I attended the National Health Information Technology (HIT) Day festivities held today at the Renaissance Washington hotel as part of a HIMSS summit conference. I heard four policymaker speeches.
The first speaker was Dr. Carolyn Clancy, the Director of HHS’s Agency for Healthcare Research and Quality (AHRQ). Dr. Clancy believes that health care information technology will power health care transformation by increasing efficient care delivery, improving patient safety, and empowering consumers. She identified the organizing principle as quality and she said that we must use health IT to build an evidence base to tell consumers, payers, and providers which health care services and supplies work and what does not work. This should create a stronger, more transparent health care market.
Former House Speaker Newt Gingrich , who now leads the Center for Health Transformation, emphasized the need to set the right health information technology standards the first time — standards that are market oriented, and will maximize innovation and adoption. Those standards should not be command driven but rather should be recognized to work in the real world by providing true interoperability.
Dr. David Brailer, vice chair of the American Health Information Community, informed the audience that HHS Secretary approved the AHIC workgroup breakthrough objectives on May 16 and that the ANSI Health Information Technology Standards Panel (HITSP) will create standards for these objectives by September 2006. Then it will be up to the federal agencies to use its procurement leverage and encourage rapid implementation of those standards by government contractors, thereby stimulating demand in the marketplace. Also in the late summer, the Certification Commission for Health Information Technology (CCHIT) will begin certifying HIT products. Business and technical processes must move together.

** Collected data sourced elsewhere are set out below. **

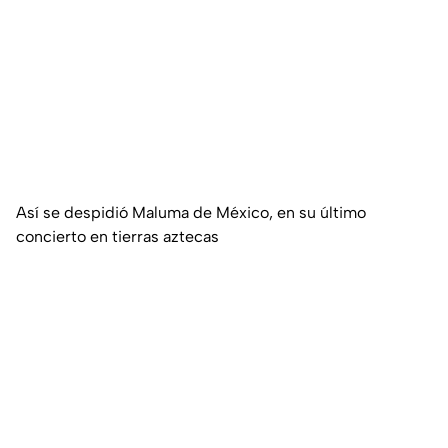
Así se despidió Maluma de México, en su último
concierto en tierras aztecas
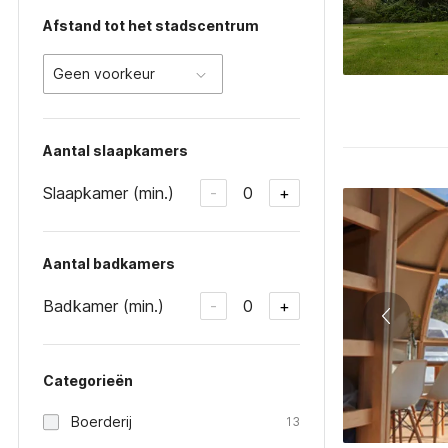
Afstand tot het stadscentrum
Geen voorkeur
Aantal slaapkamers
Slaapkamer (min.)
0
-
+
Aantal badkamers
Badkamer (min.)
0
-
+
Categorieën
Boerderij
13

Dr. Mark McClellan, the Administrator of HHS’s Center for Medicare and Medicaid Services, reported that critical mass around health information technology is coming together. He mentioned a May 23 Mathematica study on how six types of HIT are improving hospital quality of care. He is noted the health care provider community’s argument that health plans not the providers will enjoy increased profitability from the improved quality created by health informaiton technology. He reported that CMS is working hard to pay more Medicare and Medicaid benefits for better quality of care and better outcomes. CMS has created several public-private quality alliances, such as AQA and the Medicare care management demonstration project, to create valid, consensus based quality measures. He also reported that by late summer 2006 HHS will issue final Stark Act regulations to encourage donation of health information technology.